The Patriarchy Steals Our Boys

The Patriarchy Steals Our Boys
The Patriarchy Steals Our Boys. We Must Face the Reality, or it will never change. And it must.

One of the most painful truths of being a woman in patriarchy—especially a mother to boys—is not fear or grief. It is abandonment.

The knowledge that you can give your entire life to loving, protecting, and raising others, and still discover that when you are endangered, suffering, or treated as disposable, no institution, no man, no son feels responsible for you.
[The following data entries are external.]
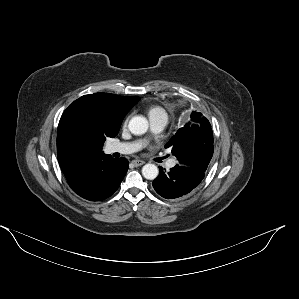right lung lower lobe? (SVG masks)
Here are the masks:
<instances>
[{
	"mask_svg": "<svg viewBox=\"0 0 299 299\" xmlns=\"http://www.w3.org/2000/svg\"><path fill=\"white\" fill-rule=\"evenodd\" d=\"M128 166L127 159H114L107 155L90 160L78 175L67 180L72 190L82 198L100 201L118 189Z\"/></svg>",
	"mask_w": 299,
	"mask_h": 299,
	"instance_id": "98d812e1",
	"label": "right lung lower lobe"
}]
</instances>
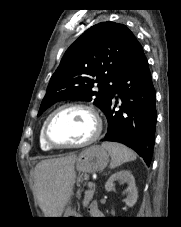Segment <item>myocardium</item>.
I'll use <instances>...</instances> for the list:
<instances>
[{
  "instance_id": "obj_1",
  "label": "myocardium",
  "mask_w": 181,
  "mask_h": 227,
  "mask_svg": "<svg viewBox=\"0 0 181 227\" xmlns=\"http://www.w3.org/2000/svg\"><path fill=\"white\" fill-rule=\"evenodd\" d=\"M69 108H78V109H82V110L88 112L94 121V131L90 135V137H88L84 141L77 142V143H58V142L54 141L50 136L51 122H52L53 118L60 111L69 109ZM102 128H103L102 119H101L100 115L98 114V112L92 106L81 103V102H70V103H66V104H63V105L57 107L55 110H53L50 113V115L47 117V119L44 123L43 137H44L45 141L47 142V144L49 146H51L52 148H58V149L81 148V147H86V146L92 144L93 142H95L99 138V136L102 132Z\"/></svg>"
}]
</instances>
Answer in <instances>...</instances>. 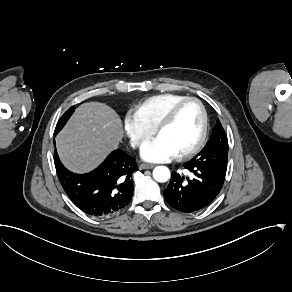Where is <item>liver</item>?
<instances>
[{
  "mask_svg": "<svg viewBox=\"0 0 292 292\" xmlns=\"http://www.w3.org/2000/svg\"><path fill=\"white\" fill-rule=\"evenodd\" d=\"M122 134L121 121L111 108L97 102L85 103L59 135L57 146L69 168L85 172L117 146Z\"/></svg>",
  "mask_w": 292,
  "mask_h": 292,
  "instance_id": "obj_1",
  "label": "liver"
}]
</instances>
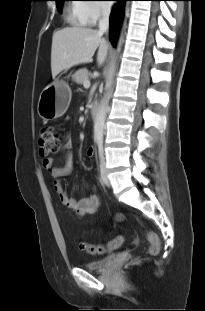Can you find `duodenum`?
<instances>
[{"label":"duodenum","mask_w":205,"mask_h":311,"mask_svg":"<svg viewBox=\"0 0 205 311\" xmlns=\"http://www.w3.org/2000/svg\"><path fill=\"white\" fill-rule=\"evenodd\" d=\"M98 111H99V103L96 101L92 102L90 107V114L92 118H95L97 116Z\"/></svg>","instance_id":"1"}]
</instances>
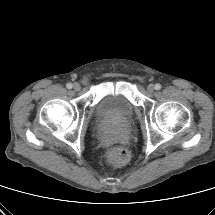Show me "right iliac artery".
<instances>
[{
  "label": "right iliac artery",
  "instance_id": "1",
  "mask_svg": "<svg viewBox=\"0 0 215 215\" xmlns=\"http://www.w3.org/2000/svg\"><path fill=\"white\" fill-rule=\"evenodd\" d=\"M66 87H67L68 89H71V88L73 87V85H72L71 83H67V84H66Z\"/></svg>",
  "mask_w": 215,
  "mask_h": 215
}]
</instances>
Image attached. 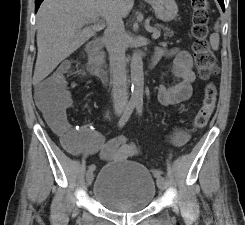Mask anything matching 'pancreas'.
I'll use <instances>...</instances> for the list:
<instances>
[{
  "instance_id": "pancreas-1",
  "label": "pancreas",
  "mask_w": 245,
  "mask_h": 225,
  "mask_svg": "<svg viewBox=\"0 0 245 225\" xmlns=\"http://www.w3.org/2000/svg\"><path fill=\"white\" fill-rule=\"evenodd\" d=\"M157 28L158 29H163L165 31V33H164V36L165 37H168V36L169 37H172L173 34H174V32L173 31H170V29L168 27H164L162 25H157Z\"/></svg>"
}]
</instances>
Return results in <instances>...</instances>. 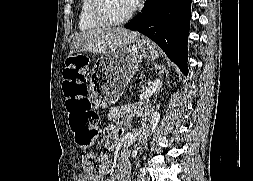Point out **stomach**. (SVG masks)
<instances>
[{
	"mask_svg": "<svg viewBox=\"0 0 253 181\" xmlns=\"http://www.w3.org/2000/svg\"><path fill=\"white\" fill-rule=\"evenodd\" d=\"M139 53L151 61L159 57V51L148 39L139 38L133 46H120L96 61L92 89L97 106L110 107L121 97L128 82L138 70Z\"/></svg>",
	"mask_w": 253,
	"mask_h": 181,
	"instance_id": "1",
	"label": "stomach"
}]
</instances>
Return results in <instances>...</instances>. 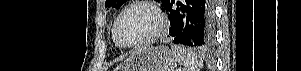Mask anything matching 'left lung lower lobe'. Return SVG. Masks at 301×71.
Returning <instances> with one entry per match:
<instances>
[{"mask_svg": "<svg viewBox=\"0 0 301 71\" xmlns=\"http://www.w3.org/2000/svg\"><path fill=\"white\" fill-rule=\"evenodd\" d=\"M164 9L171 20L169 33L174 43L200 48L213 44L215 30L211 0H168Z\"/></svg>", "mask_w": 301, "mask_h": 71, "instance_id": "1", "label": "left lung lower lobe"}]
</instances>
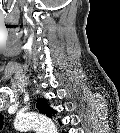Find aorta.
<instances>
[{
    "mask_svg": "<svg viewBox=\"0 0 120 133\" xmlns=\"http://www.w3.org/2000/svg\"><path fill=\"white\" fill-rule=\"evenodd\" d=\"M15 127L19 130L28 128L39 129L41 131H48V129L54 130L53 123L48 120L47 117L38 113H31L18 117Z\"/></svg>",
    "mask_w": 120,
    "mask_h": 133,
    "instance_id": "obj_1",
    "label": "aorta"
}]
</instances>
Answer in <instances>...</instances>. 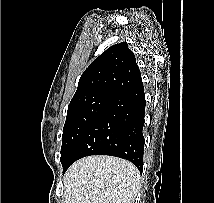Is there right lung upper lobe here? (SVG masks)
<instances>
[{
    "mask_svg": "<svg viewBox=\"0 0 214 203\" xmlns=\"http://www.w3.org/2000/svg\"><path fill=\"white\" fill-rule=\"evenodd\" d=\"M142 84L134 53L126 42L109 47L81 75L72 100L89 95L115 97Z\"/></svg>",
    "mask_w": 214,
    "mask_h": 203,
    "instance_id": "obj_1",
    "label": "right lung upper lobe"
}]
</instances>
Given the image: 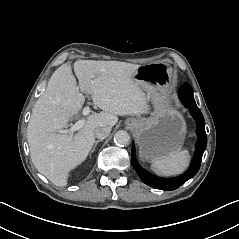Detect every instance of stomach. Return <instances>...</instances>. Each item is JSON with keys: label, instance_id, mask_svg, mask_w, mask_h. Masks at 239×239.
Listing matches in <instances>:
<instances>
[{"label": "stomach", "instance_id": "stomach-1", "mask_svg": "<svg viewBox=\"0 0 239 239\" xmlns=\"http://www.w3.org/2000/svg\"><path fill=\"white\" fill-rule=\"evenodd\" d=\"M137 79L148 81L158 89H163L169 83L168 72L152 71L149 66L139 70ZM159 92V101L154 105L150 118L140 119L134 132L140 146V155L146 161L154 162L163 159L171 153L178 152L185 136V123L176 111L170 99ZM132 118H128L126 121Z\"/></svg>", "mask_w": 239, "mask_h": 239}]
</instances>
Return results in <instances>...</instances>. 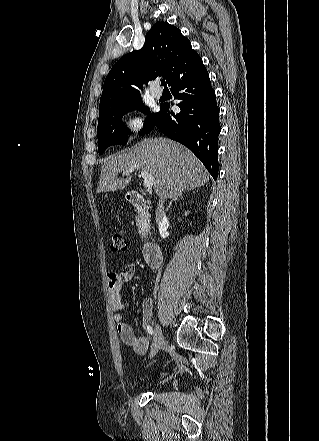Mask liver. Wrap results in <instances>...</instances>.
<instances>
[{
	"mask_svg": "<svg viewBox=\"0 0 319 441\" xmlns=\"http://www.w3.org/2000/svg\"><path fill=\"white\" fill-rule=\"evenodd\" d=\"M144 169L154 176L153 188L161 200L179 198L186 189L204 186L209 174L195 155L167 138H145L123 154L110 156L104 163L97 193L126 187L132 177L117 178L125 170Z\"/></svg>",
	"mask_w": 319,
	"mask_h": 441,
	"instance_id": "1",
	"label": "liver"
}]
</instances>
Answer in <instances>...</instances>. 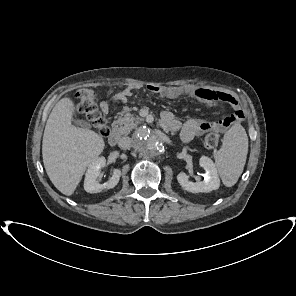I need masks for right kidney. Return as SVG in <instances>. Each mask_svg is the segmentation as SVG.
Masks as SVG:
<instances>
[{
  "instance_id": "obj_1",
  "label": "right kidney",
  "mask_w": 296,
  "mask_h": 296,
  "mask_svg": "<svg viewBox=\"0 0 296 296\" xmlns=\"http://www.w3.org/2000/svg\"><path fill=\"white\" fill-rule=\"evenodd\" d=\"M106 164L105 157H97L88 167L85 180H84V189L88 193H98L102 190H108L114 188L121 177V170L114 169L112 177L105 183L101 184L98 181V178L101 174V168Z\"/></svg>"
}]
</instances>
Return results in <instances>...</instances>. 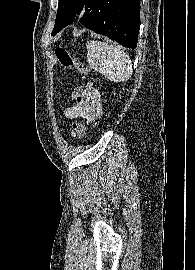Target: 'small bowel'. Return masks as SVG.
Here are the masks:
<instances>
[{
    "mask_svg": "<svg viewBox=\"0 0 195 270\" xmlns=\"http://www.w3.org/2000/svg\"><path fill=\"white\" fill-rule=\"evenodd\" d=\"M64 114L69 119L85 118L89 121L98 119L101 115L100 93L88 84L81 89L77 102L67 107Z\"/></svg>",
    "mask_w": 195,
    "mask_h": 270,
    "instance_id": "small-bowel-1",
    "label": "small bowel"
}]
</instances>
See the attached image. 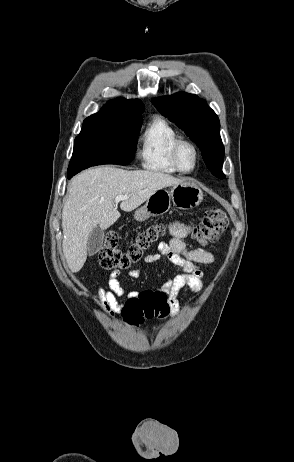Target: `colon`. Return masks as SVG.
<instances>
[{"instance_id":"colon-1","label":"colon","mask_w":294,"mask_h":462,"mask_svg":"<svg viewBox=\"0 0 294 462\" xmlns=\"http://www.w3.org/2000/svg\"><path fill=\"white\" fill-rule=\"evenodd\" d=\"M229 220L220 206H210L201 221L192 225L194 240L202 245L215 242L228 228ZM164 232L162 225H154L141 232L126 250L119 248V236L115 231L106 236L98 253V261L106 270L120 271L139 262ZM170 313L166 296L156 290H145L127 299L121 311L123 319L132 325H140L146 319H163Z\"/></svg>"}]
</instances>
This realization is almost unbearable.

So women do not face it directly.

Instead, we deny it.

Denial is not stupidity. It is not weakness. It is a psychological survival strategy. Because to fully absorb the truth—that your care was expected but never reciprocated, that your safety was never central to anyone else’s sense of obligation—can feel like psychic annihilation.

I have spoken to many mothers who say the same thing in different words:

“I feel like I lost my son.”
“I keep wondering what I did wrong.”
“If I could just understand the mistake, maybe I could fix it.”

But that question—What did I do?—is often a way of avoiding a far more devastating truth: this is not about a correctable error. And it may not be about you at all.

Denial steps in to protect women from recognizing how conditional their value actually is—how easily love is withdrawn once a woman’s usefulness, obedience, or emotional labor is no longer being actively extracted.

It is often less painful to believe I failed than to believe I was never loved in the way I thought I was.

So women tell themselves stories:

He’s just busy.
He doesn’t mean it.
It’s a phase.
If I’m patient, he’ll come back.
If I explain it better, he’ll understand.

These stories allow women to stay functional. To get through the day. To avoid collapsing under the weight of a grief that has no culturally acceptable name.

Because there is no ritual for mourning someone who is still alive but absent.

There is no language for grieving love that turns out to be thin, situational, or transactional.

And there is very little permission—especially for mothers—to say:

This hurts because I was not loved as much as I was told I was.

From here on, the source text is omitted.